For Hungarian couple, prayers and science followed by gift of family

Lutheran pastor Mate Pongracz, 36, holds his 13-month-old son Matyas in Kaposvar

By Krisztina Than

KAPOSVAR, Hungary (Reuters) - The Pongracz family, a couple who both serve as Lutheran pastors in western Hungary, consider it God's blessing that they had their first baby after undergoing in-vitro fertilization in 2015.

Since their son Lazar was born, they also had twins - a boy and a girl - from a second IVF pregnancy, so their red-brick home attached to their church in a leafy district of Kaposvar is now filled with babies' laughter.

They assist young couples with fertility problems by encouraging them to seek doctors' help if that's the only way.

"It was such an intense period for us, from the hormone treatment to the implantation of the embryos ... until it turned out that it was successful, that this gave us such a deep relationship with God that we never thought could be possible," said the mother, Boglarka Gyori.

Prime Minister Viktor Orban has made families a priority and introduced tax breaks and cheap loans to persuade more Hungarians to marry and have children as Hungary's population is declining rapidly.

It is an uphill struggle, with a productivity rate of 1.49, when 2.1 is needed to reverse the trend.

In December the government bought out six privately-owned fertility clinics.
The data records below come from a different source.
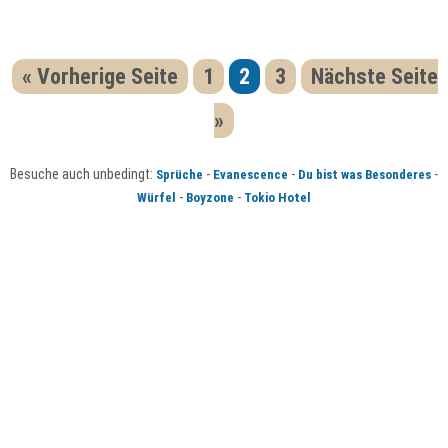
« Vorherige Seite
1
2
3
Nächste Seite
»
Besuche auch unbedingt:
-
-
-
Sprüche
Evanescence
Du bist was Besonderes
-
-
Würfel
Boyzone
Tokio Hotel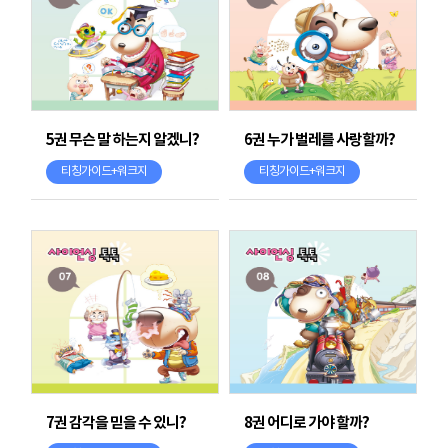
5권 무슨 말 하는지 알겠니?
6권 누가 벌레를 사랑할까?
티칭가이드+워크지
티칭가이드+워크지
7권 감각을 믿을 수 있니?
8권 어디로 가야 할까?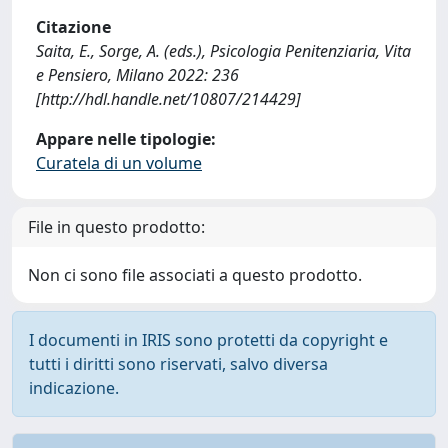
Citazione
Saita, E., Sorge, A. (eds.), Psicologia Penitenziaria, Vita
e Pensiero, Milano 2022: 236
[http://hdl.handle.net/10807/214429]
Appare nelle tipologie:
Curatela di un volume
File in questo prodotto:
Non ci sono file associati a questo prodotto.
I documenti in IRIS sono protetti da copyright e
tutti i diritti sono riservati, salvo diversa
indicazione.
Drugs used in fertility treatments will be free of charge and waiting lists abolished, making state-financed IVF accessible to many more couples.

Some observers question why state ownership was needed and why the government did not just boost funding instead.
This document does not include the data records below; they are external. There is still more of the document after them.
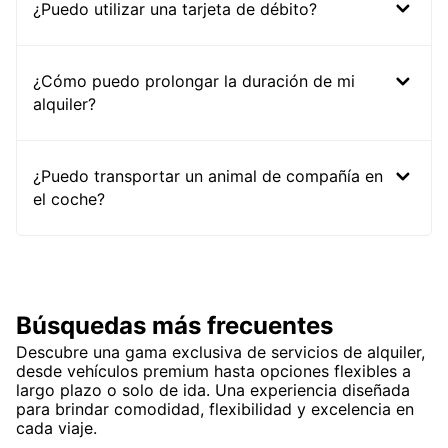
¿Puedo utilizar una tarjeta de débito?
¿Cómo puedo prolongar la duración de mi
alquiler?
¿Puedo transportar un animal de compañía en
el coche?
Búsquedas más frecuentes
Descubre una gama exclusiva de servicios de alquiler,
desde vehículos premium hasta opciones flexibles a
largo plazo o solo de ida. Una experiencia diseñada
para brindar comodidad, flexibilidad y excelencia en
cada viaje.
They say the move fits with Orban's efforts to centralise control over certain sectors and it could also help him lock in more of the conservative vote.

"A human being cannot be a consumer item," family affairs state secretary Katalin Novak said, adding that the aim was to make treatments transparent and accessible to all.

When it turned out that she had a blockage in her fallopian tubes, making natural pregnancy almost impossible, Boglarka and her husband Mate wasted little time.

She was 27 and Mate was 30, and they spent all their savings on IVF at a clinic to avoid having to wait eight months for state-financed care. The second time they went for state-financed IVF, but still had to pay for medicines.

"There were the parents, or rather the would-be parents, who were waiting and hoping," said Mate. "With respect to our faith, the IVF programme was not a question for us. We have to take the opportunity that God had given us."